Wim Wenders - Não é um diário, é um livro de pequenas histórias chamado "Once". É basicamente um livro sobre fotos que fiz durante mais de 20 anos, com pequenas histórias que escrevi para acompanhá-las. Não tem nada a ver com o que já fiz antes.
Folha - Qual a importância das artes em geral, como fotografia, literatura e artes plásticas? O senhor queria ser pintor?
Wenders - Todas estas formas de arte são ingredientes que necessito para fazer um filme. Tudo isso é importante na minha vida. É um privilégio poder hoje em dia combinar todas estas coisas numa só forma, que é cinema. Eu sempre tentei manter todos estes ingredientes, e de vez em quando eles se juntam para virar um filme. Eu não posso fazer filmes sempre, por isso me concentro numa coisa só.

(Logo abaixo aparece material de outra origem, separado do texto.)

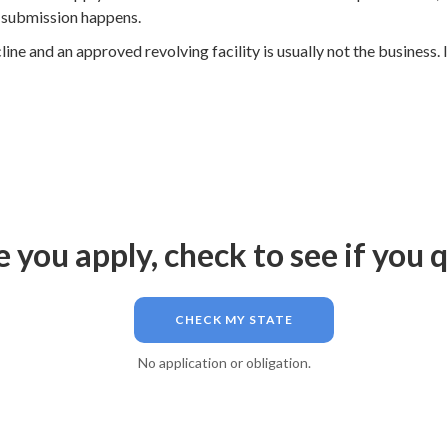
y submission happens.
e and an approved revolving facility is usually not the business. I
 you apply, check to see if you q
CHECK MY STATE
No application or obligation.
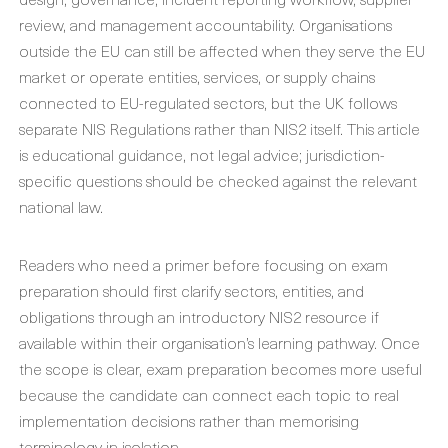
review, and management accountability. Organisations
outside the EU can still be affected when they serve the EU
market or operate entities, services, or supply chains
connected to EU-regulated sectors, but the UK follows
separate NIS Regulations rather than NIS2 itself. This article
is educational guidance, not legal advice; jurisdiction-
specific questions should be checked against the relevant
national law.
Readers who need a primer before focusing on exam
preparation should first clarify sectors, entities, and
obligations through an introductory NIS2 resource if
available within their organisation’s learning pathway. Once
the scope is clear, exam preparation becomes more useful
because the candidate can connect each topic to real
implementation decisions rather than memorising
terminology in isolation.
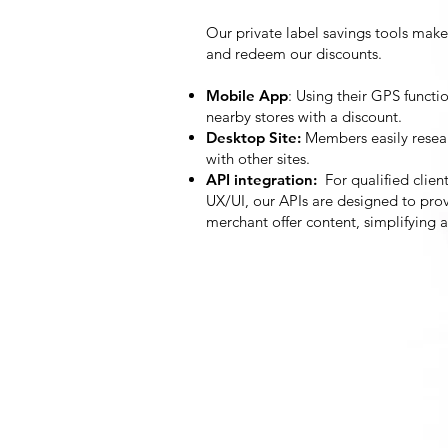
Our private label savings tools make
and redeem our discounts.
Mobile App
: Using their GPS functi
nearby stores with a discount.
Desktop Site:
Members easily resea
with other sites.
API integration:
For qualified clien
UX/UI, our APIs are designed to prov
merchant offer content, simplifyi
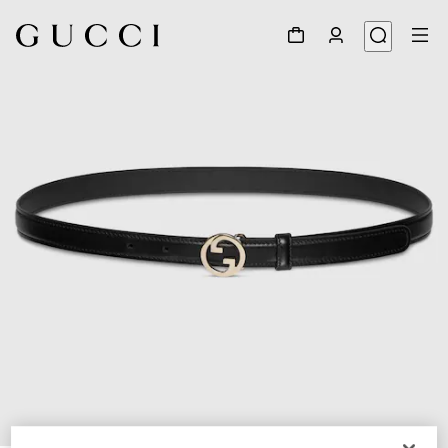
1
/
4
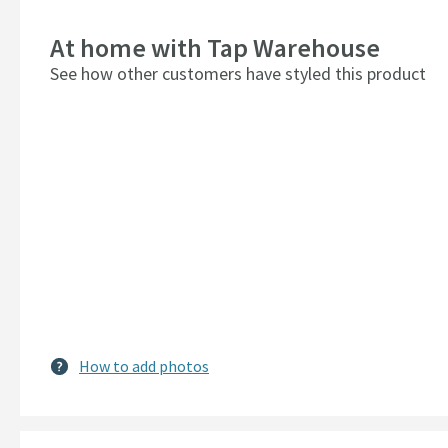
At home with Tap Warehouse
See how other customers have styled this product
How to add photos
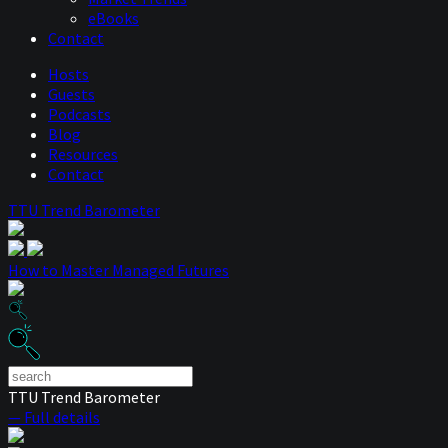
eBooks
Contact
Hosts
Guests
Podcasts
Blog
Resources
Contact
TTU Trend Barometer
How to Master Managed Futures
TTU Trend Barometer
— Full details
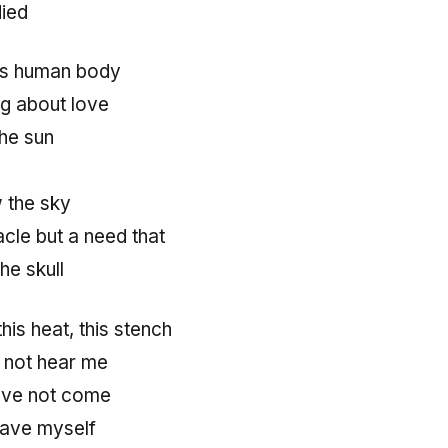
died
his human body
g about love
the sun
w the sky
cle but a need that
he skull
his heat, this stench
not hear me
ave not come
save myself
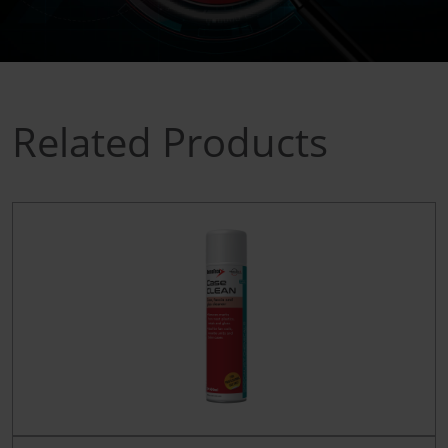
Related Products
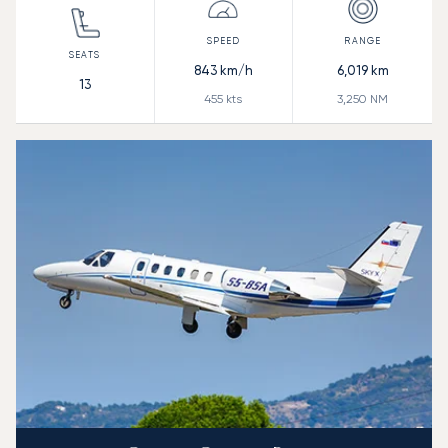
843
km/h
6,019
km
13
455
kts
3,250
NM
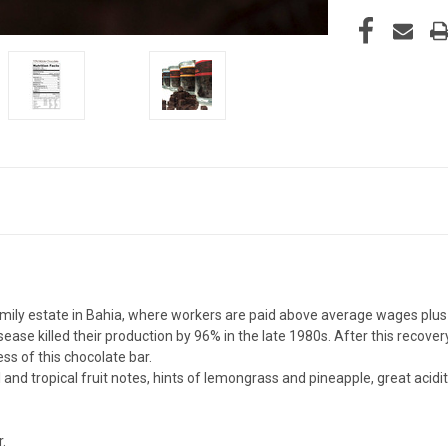
ily estate in Bahia, where workers are paid above average wages plus 
se killed their production by 96% in the late 1980s. After this recovery
ess of this chocolate bar.
 and tropical fruit notes, hints of lemongrass and pineapple, great acid
.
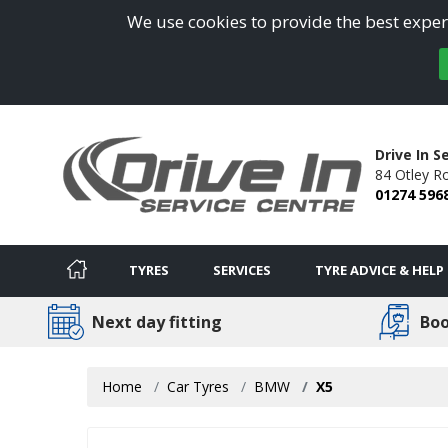
We use cookies to provide the best experi
Drive In S
84 Otley R
01274 596
TYRES
SERVICES
TYRE ADVICE & HELP
Next day fitting
Boo
Home
Car Tyres
BMW
X5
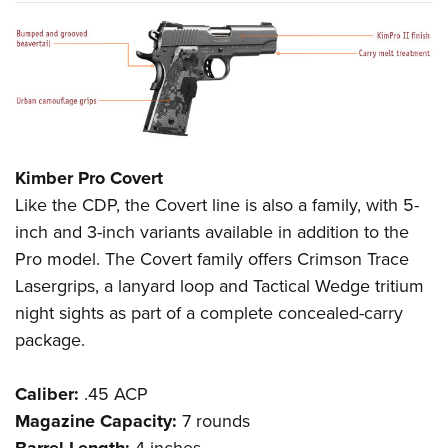
Kimber Pro Covert
Like the CDP, the Covert line is also a family, with 5-
inch and 3-inch variants available in addition to the
Pro model. The Covert family offers Crimson Trace
Lasergrips, a lanyard loop and Tactical Wedge tritium
night sights as part of a complete concealed-carry
package.
Caliber:
.45 ACP
Magazine Capacity:
7 rounds
Barrel Length:
4 inches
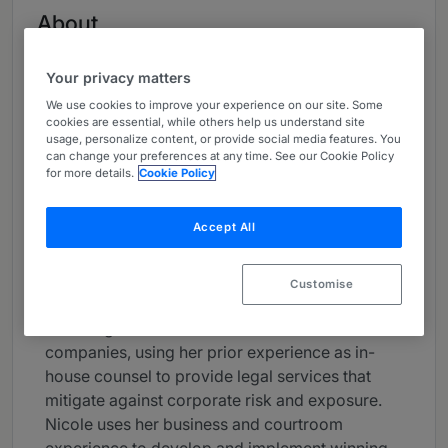
About
Provided by Stoel Rives LLP
Your privacy matters
USA
We use cookies to improve your experience on our site. Some
Practice Areas
cookies are essential, while others help us understand site
usage, personalize content, or provide social media features. You
can change your preferences at any time. See our Cookie Policy
Nicole Hancock is a member of Stoel Rives’
for more details.
Cookie Policy
Executive Committee and a trial attorney who
handles complex business litigation matters in
Accept All
federal and state court. Nicole is focused on her
clients’ business needs and works to find
solutions that meet their business goals. In
Customise
addition to her litigation work, she serves as
outside general counsel for mid-sized
companies, using her prior experience as in-
house counsel to provide legal services that
mitigate against corporate risk and exposure.
Nicole uses her business and courtroom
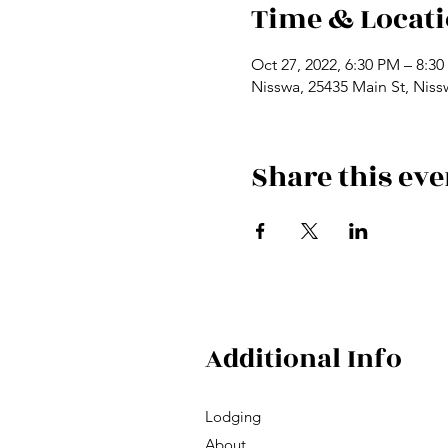
Time & Locat
Oct 27, 2022, 6:30 PM – 8:3
Nisswa, 25435 Main St, Nis
Share this eve
Additional Info
Lodging
About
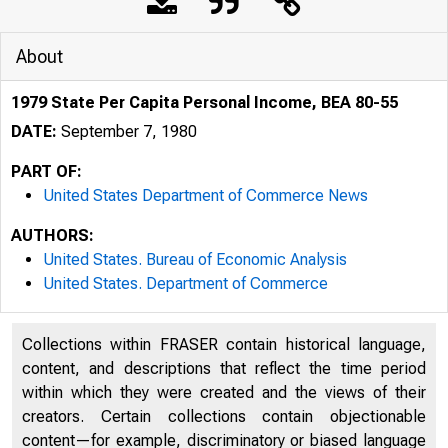
About
1979 State Per Capita Personal Income, BEA 80-55
DATE:
September 7, 1980
PART OF:
United States Department of Commerce News
AUTHORS:
United States. Bureau of Economic Analysis
United States. Department of Commerce
Collections within FRASER contain historical language,
content, and descriptions that reflect the time period
UNITED
within which they were created and the views of their
creators. Certain collections contain objectionable
content—for example, discriminatory or biased language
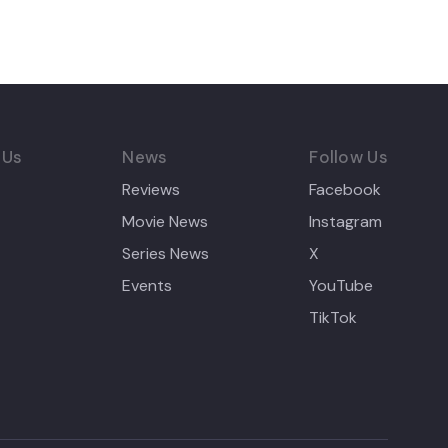
 Us
News
Follow Us
Reviews
Facebook
Movie News
Instagram
Series News
X
Events
YouTube
TikTok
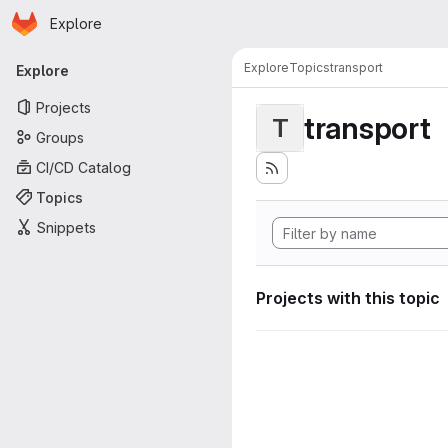
Homepage
Skip to main content
Explore
Primary navigation
Explore
Topics
transport
Explore
Projects
transport
T
Groups
CI/CD Catalog
Topics
Snippets
Projects with this topic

Folha - O que o senhor pretendeu com "Faraway, So Close!", já que não é uma continuação de "Asas do Desejo"?
Wenders - Inicialmente, quis fazer um outro filme sobre Berlim, e pensei fazê-lo com personagens diferentes como motoristas de táxi, carteiros, crianças. Quis que eles tivessem um olhar sobre a cidade assim como os anjos, no meu filme anterior. Mas depois pensei na volta dos anjos e como ainda havia um trabalhando... Achei que seria engraçado rever Damiel (Ganz) e Marion (Solveig) anos depois, e ver o que havia acontecido.
Folha - "Faraway" é uma parábola sobre a reunificação?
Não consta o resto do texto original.